▶ Exercise brief
Every entry below should be written out again exactly.

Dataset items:
■ ■ ■ ■
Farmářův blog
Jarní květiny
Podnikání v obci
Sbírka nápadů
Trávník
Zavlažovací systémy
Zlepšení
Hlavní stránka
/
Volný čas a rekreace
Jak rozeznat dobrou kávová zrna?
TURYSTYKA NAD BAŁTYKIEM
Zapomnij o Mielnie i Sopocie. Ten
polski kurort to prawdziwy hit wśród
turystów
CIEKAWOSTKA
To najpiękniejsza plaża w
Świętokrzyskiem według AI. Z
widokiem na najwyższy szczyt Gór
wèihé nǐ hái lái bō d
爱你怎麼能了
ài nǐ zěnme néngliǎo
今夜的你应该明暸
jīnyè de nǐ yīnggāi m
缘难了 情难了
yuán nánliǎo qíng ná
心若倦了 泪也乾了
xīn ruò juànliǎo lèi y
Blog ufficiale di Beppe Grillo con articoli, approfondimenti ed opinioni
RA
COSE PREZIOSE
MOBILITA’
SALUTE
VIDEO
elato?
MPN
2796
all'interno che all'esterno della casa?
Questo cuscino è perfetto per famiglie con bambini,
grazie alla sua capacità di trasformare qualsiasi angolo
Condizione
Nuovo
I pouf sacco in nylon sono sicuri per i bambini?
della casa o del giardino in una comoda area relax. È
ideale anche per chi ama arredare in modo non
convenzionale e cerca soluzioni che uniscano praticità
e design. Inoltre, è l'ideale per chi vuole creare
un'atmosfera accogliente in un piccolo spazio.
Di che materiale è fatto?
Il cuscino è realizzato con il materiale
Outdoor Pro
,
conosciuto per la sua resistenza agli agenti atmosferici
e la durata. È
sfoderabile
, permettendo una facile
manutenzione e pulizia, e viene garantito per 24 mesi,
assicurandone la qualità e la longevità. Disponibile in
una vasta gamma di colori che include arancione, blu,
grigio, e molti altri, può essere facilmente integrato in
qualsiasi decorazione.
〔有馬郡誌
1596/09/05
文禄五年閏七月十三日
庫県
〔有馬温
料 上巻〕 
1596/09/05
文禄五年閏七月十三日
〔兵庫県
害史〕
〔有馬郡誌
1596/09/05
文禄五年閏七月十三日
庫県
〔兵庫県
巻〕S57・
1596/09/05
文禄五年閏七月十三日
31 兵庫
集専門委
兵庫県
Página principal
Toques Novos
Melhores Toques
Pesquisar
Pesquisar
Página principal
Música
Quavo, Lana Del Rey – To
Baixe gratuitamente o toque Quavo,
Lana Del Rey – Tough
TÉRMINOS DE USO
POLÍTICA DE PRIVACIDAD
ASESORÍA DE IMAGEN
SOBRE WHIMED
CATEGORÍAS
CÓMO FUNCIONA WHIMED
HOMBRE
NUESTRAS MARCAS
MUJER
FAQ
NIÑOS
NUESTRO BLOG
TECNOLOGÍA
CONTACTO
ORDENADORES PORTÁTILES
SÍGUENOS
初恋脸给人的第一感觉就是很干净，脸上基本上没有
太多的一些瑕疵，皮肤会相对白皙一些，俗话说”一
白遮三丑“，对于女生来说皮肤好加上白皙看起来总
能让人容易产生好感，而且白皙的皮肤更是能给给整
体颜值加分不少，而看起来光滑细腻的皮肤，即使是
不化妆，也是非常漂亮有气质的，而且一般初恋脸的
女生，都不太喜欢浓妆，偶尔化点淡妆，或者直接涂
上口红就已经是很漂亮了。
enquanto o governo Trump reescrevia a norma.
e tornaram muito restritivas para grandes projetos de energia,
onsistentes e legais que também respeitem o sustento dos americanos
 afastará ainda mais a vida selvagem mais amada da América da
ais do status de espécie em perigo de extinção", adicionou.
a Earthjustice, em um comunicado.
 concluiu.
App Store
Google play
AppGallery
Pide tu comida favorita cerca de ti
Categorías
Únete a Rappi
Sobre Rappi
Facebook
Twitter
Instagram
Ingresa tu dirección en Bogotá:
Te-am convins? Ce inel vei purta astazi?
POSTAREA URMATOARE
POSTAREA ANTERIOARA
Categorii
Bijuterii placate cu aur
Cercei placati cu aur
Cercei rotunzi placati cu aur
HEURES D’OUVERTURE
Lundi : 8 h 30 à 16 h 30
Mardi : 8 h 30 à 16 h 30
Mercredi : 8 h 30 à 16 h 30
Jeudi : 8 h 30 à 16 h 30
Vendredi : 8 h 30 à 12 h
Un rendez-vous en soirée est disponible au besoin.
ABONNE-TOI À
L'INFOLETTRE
■ ■ ■ ■
▶ Answer below
Farmářův blog
Jarní květiny
Podnikání v obci
Sbírka nápadů
Trávník
Zavlažovací systémy
Zlepšení
Hlavní stránka
/
Volný čas a rekreace
Jak rozeznat dobrou kávová zrna?
TURYSTYKA NAD BAŁTYKIEM
Zapomnij o Mielnie i Sopocie. Ten
polski kurort to prawdziwy hit wśród
turystów
CIEKAWOSTKA
To najpiękniejsza plaża w
Świętokrzyskiem według AI. Z
widokiem na najwyższy szczyt Gór
wèihé nǐ hái lái bō d
爱你怎麼能了
ài nǐ zěnme néngliǎo
今夜的你应该明暸
jīnyè de nǐ yīnggāi m
缘难了 情难了
yuán nánliǎo qíng ná
心若倦了 泪也乾了
xīn ruò juànliǎo lèi y
Blog ufficiale di Beppe Grillo con articoli, approfondimenti ed opinioni
RA
COSE PREZIOSE
MOBILITA’
SALUTE
VIDEO
elato?
MPN
2796
all'interno che all'esterno della casa?
Questo cuscino è perfetto per famiglie con bambini,
grazie alla sua capacità di trasformare qualsiasi angolo
Condizione
Nuovo
I pouf sacco in nylon sono sicuri per i bambini?
della casa o del giardino in una comoda area relax. È
ideale anche per chi ama arredare in modo non
convenzionale e cerca soluzioni che uniscano praticità
e design. Inoltre, è l'ideale per chi vuole creare
un'atmosfera accogliente in un piccolo spazio.
Di che materiale è fatto?
Il cuscino è realizzato con il materiale
Outdoor Pro
,
conosciuto per la sua resistenza agli agenti atmosferici
e la durata. È
sfoderabile
, permettendo una facile
manutenzione e pulizia, e viene garantito per 24 mesi,
assicurandone la qualità e la longevità. Disponibile in
una vasta gamma di colori che include arancione, blu,
grigio, e molti altri, può essere facilmente integrato in
qualsiasi decorazione.
〔有馬郡誌
1596/09/05
文禄五年閏七月十三日
庫県
〔有馬温
料 上巻〕 
1596/09/05
文禄五年閏七月十三日
〔兵庫県
害史〕
〔有馬郡誌
1596/09/05
文禄五年閏七月十三日
庫県
〔兵庫県
巻〕S57・
1596/09/05
文禄五年閏七月十三日
31 兵庫
集専門委
兵庫県
Página principal
Toques Novos
Melhores Toques
Pesquisar
Pesquisar
Página principal
Música
Quavo, Lana Del Rey – To
Baixe gratuitamente o toque Quavo,
Lana Del Rey – Tough
TÉRMINOS DE USO
POLÍTICA DE PRIVACIDAD
ASESORÍA DE IMAGEN
SOBRE WHIMED
CATEGORÍAS
CÓMO FUNCIONA WHIMED
HOMBRE
NUESTRAS MARCAS
MUJER
FAQ
NIÑOS
NUESTRO BLOG
TECNOLOGÍA
CONTACTO
ORDENADORES PORTÁTILES
SÍGUENOS
初恋脸给人的第一感觉就是很干净，脸上基本上没有
太多的一些瑕疵，皮肤会相对白皙一些，俗话说”一
白遮三丑“，对于女生来说皮肤好加上白皙看起来总
能让人容易产生好感，而且白皙的皮肤更是能给给整
体颜值加分不少，而看起来光滑细腻的皮肤，即使是
不化妆，也是非常漂亮有气质的，而且一般初恋脸的
女生，都不太喜欢浓妆，偶尔化点淡妆，或者直接涂
上口红就已经是很漂亮了。
enquanto o governo Trump reescrevia a norma.
e tornaram muito restritivas para grandes projetos de energia,
onsistentes e legais que também respeitem o sustento dos americanos
 afastará ainda mais a vida selvagem mais amada da América da
ais do status de espécie em perigo de extinção", adicionou.
a Earthjustice, em um comunicado.
 concluiu.
App Store
Google play
AppGallery
Pide tu comida favorita cerca de ti
Categorías
Únete a Rappi
Sobre Rappi
Facebook
Twitter
Instagram
Ingresa tu dirección en Bogotá:
Te-am convins? Ce inel vei purta astazi?
POSTAREA URMATOARE
POSTAREA ANTERIOARA
Categorii
Bijuterii placate cu aur
Cercei placati cu aur
Cercei rotunzi placati cu aur
HEURES D’OUVERTURE
Lundi : 8 h 30 à 16 h 30
Mardi : 8 h 30 à 16 h 30
Mercredi : 8 h 30 à 16 h 30
Jeudi : 8 h 30 à 16 h 30
Vendredi : 8 h 30 à 12 h
Un rendez-vous en soirée est disponible au besoin.
ABONNE-TOI À
L'INFOLETTRE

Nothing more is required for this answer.